> [Your instructions] For the listing below, print exactly the lines from the line with "superación gradu" to the line with "محفوظ، سازگار ماحول فراہم کرنےکی یقین", both included, and nothing beyond them.

> [Given data]
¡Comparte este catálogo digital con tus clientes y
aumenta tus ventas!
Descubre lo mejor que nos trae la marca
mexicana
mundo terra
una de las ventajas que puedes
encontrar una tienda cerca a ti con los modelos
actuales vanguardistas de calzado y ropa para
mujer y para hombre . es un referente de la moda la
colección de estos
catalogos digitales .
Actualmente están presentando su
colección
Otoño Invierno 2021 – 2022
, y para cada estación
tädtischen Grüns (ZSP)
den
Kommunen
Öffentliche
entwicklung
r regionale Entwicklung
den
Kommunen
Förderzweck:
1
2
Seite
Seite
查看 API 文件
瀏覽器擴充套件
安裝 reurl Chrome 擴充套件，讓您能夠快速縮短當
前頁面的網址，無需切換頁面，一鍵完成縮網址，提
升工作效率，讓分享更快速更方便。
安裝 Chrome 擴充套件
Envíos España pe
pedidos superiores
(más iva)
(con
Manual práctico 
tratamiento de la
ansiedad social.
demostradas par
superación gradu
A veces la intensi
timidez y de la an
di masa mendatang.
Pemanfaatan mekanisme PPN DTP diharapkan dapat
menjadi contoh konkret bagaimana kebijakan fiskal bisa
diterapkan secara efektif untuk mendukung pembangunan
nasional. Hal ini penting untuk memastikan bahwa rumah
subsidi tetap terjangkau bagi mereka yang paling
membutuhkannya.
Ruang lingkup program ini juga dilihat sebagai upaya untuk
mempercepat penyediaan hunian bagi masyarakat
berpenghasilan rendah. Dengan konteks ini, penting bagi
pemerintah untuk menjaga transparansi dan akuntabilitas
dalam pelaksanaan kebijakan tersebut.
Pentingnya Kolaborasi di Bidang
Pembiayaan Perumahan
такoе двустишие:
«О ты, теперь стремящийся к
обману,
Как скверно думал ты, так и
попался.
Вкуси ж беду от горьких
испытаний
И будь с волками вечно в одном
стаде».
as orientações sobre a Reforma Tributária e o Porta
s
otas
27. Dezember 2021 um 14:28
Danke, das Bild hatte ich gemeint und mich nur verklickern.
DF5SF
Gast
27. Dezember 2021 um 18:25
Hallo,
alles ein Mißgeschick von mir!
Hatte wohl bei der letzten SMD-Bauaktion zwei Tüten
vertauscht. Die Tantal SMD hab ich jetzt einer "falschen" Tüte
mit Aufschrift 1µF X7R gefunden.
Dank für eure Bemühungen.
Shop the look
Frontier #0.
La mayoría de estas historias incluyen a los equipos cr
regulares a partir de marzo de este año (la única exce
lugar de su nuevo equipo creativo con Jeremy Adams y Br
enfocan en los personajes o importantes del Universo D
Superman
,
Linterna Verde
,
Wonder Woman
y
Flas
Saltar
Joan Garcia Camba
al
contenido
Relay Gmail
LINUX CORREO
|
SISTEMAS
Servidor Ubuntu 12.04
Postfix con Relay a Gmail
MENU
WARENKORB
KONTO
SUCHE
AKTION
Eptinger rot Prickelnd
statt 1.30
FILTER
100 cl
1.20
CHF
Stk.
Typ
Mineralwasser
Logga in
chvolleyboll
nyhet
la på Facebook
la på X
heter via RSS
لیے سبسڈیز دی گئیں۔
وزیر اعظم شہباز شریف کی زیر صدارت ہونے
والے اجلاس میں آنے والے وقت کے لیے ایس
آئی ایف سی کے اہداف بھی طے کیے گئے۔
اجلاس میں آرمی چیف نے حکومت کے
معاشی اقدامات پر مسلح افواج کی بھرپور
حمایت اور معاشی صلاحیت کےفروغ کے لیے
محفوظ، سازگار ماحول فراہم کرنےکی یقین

* * *

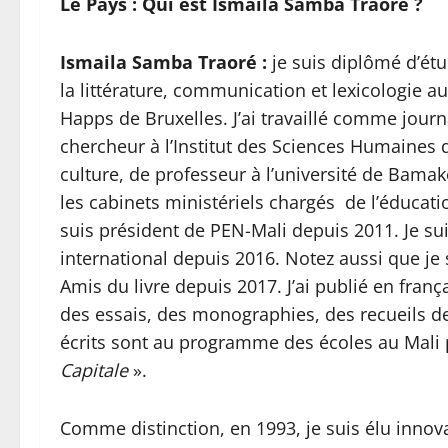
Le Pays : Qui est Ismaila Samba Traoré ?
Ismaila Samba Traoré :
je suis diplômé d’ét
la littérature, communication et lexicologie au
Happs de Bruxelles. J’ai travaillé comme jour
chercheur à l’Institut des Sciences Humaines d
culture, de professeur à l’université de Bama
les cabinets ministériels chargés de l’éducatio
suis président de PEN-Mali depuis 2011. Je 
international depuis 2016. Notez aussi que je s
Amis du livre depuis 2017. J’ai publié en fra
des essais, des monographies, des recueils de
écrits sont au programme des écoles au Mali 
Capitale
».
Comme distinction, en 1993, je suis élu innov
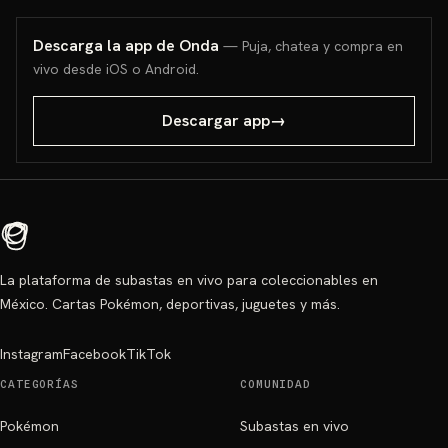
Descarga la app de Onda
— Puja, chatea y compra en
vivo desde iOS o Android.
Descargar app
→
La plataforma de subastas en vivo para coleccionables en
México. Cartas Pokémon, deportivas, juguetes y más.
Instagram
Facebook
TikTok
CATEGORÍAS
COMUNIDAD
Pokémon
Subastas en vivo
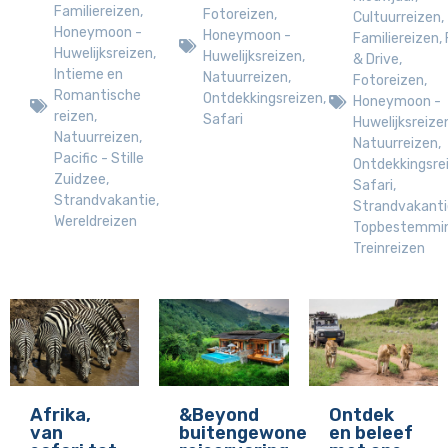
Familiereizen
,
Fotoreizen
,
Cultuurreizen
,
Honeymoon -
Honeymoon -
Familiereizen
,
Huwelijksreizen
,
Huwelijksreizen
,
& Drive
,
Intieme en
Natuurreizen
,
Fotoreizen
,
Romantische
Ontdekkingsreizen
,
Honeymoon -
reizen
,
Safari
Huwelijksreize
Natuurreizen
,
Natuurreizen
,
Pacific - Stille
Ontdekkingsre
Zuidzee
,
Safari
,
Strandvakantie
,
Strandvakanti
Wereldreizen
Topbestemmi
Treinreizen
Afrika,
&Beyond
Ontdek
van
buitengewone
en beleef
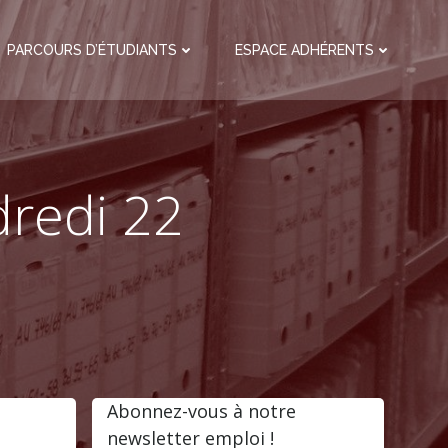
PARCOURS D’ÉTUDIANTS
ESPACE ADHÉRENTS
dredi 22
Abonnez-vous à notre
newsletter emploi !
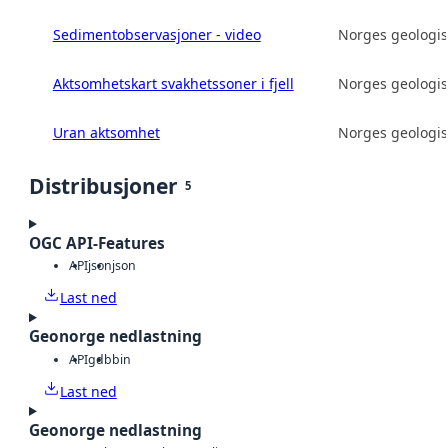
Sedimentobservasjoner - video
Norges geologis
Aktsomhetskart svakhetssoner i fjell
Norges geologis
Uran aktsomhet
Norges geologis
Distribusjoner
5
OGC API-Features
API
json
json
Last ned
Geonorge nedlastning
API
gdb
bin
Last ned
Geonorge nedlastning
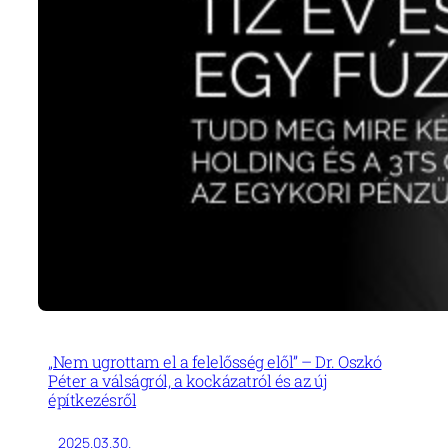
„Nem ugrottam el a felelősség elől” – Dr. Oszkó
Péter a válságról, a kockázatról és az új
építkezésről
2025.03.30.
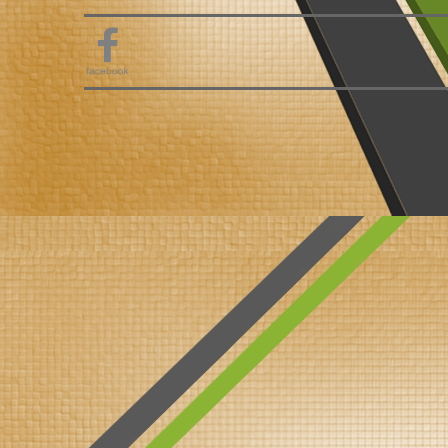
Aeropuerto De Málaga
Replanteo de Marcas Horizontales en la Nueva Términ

> [Written response]
superación gradu
A veces la intensi
timidez y de la an
di masa mendatang.
Pemanfaatan mekanisme PPN DTP diharapkan dapat
menjadi contoh konkret bagaimana kebijakan fiskal bisa
diterapkan secara efektif untuk mendukung pembangunan
nasional. Hal ini penting untuk memastikan bahwa rumah
subsidi tetap terjangkau bagi mereka yang paling
membutuhkannya.
Ruang lingkup program ini juga dilihat sebagai upaya untuk
mempercepat penyediaan hunian bagi masyarakat
berpenghasilan rendah. Dengan konteks ini, penting bagi
pemerintah untuk menjaga transparansi dan akuntabilitas
dalam pelaksanaan kebijakan tersebut.
Pentingnya Kolaborasi di Bidang
Pembiayaan Perumahan
такoе двустишие:
«О ты, теперь стремящийся к
обману,
Как скверно думал ты, так и
попался.
Вкуси ж беду от горьких
испытаний
И будь с волками вечно в одном
стаде».
as orientações sobre a Reforma Tributária e o Porta
s
otas
27. Dezember 2021 um 14:28
Danke, das Bild hatte ich gemeint und mich nur verklickern.
DF5SF
Gast
27. Dezember 2021 um 18:25
Hallo,
alles ein Mißgeschick von mir!
Hatte wohl bei der letzten SMD-Bauaktion zwei Tüten
vertauscht. Die Tantal SMD hab ich jetzt einer "falschen" Tüte
mit Aufschrift 1µF X7R gefunden.
Dank für eure Bemühungen.
Shop the look
Frontier #0.
La mayoría de estas historias incluyen a los equipos cr
regulares a partir de marzo de este año (la única exce
lugar de su nuevo equipo creativo con Jeremy Adams y Br
enfocan en los personajes o importantes del Universo D
Superman
,
Linterna Verde
,
Wonder Woman
y
Flas
Saltar
Joan Garcia Camba
al
contenido
Relay Gmail
LINUX CORREO
|
SISTEMAS
Servidor Ubuntu 12.04
Postfix con Relay a Gmail
MENU
WARENKORB
KONTO
SUCHE
AKTION
Eptinger rot Prickelnd
statt 1.30
FILTER
100 cl
1.20
CHF
Stk.
Typ
Mineralwasser
Logga in
chvolleyboll
nyhet
la på Facebook
la på X
heter via RSS
لیے سبسڈیز دی گئیں۔
وزیر اعظم شہباز شریف کی زیر صدارت ہونے
والے اجلاس میں آنے والے وقت کے لیے ایس
آئی ایف سی کے اہداف بھی طے کیے گئے۔
اجلاس میں آرمی چیف نے حکومت کے
معاشی اقدامات پر مسلح افواج کی بھرپور
حمایت اور معاشی صلاحیت کےفروغ کے لیے
محفوظ، سازگار ماحول فراہم کرنےکی یقین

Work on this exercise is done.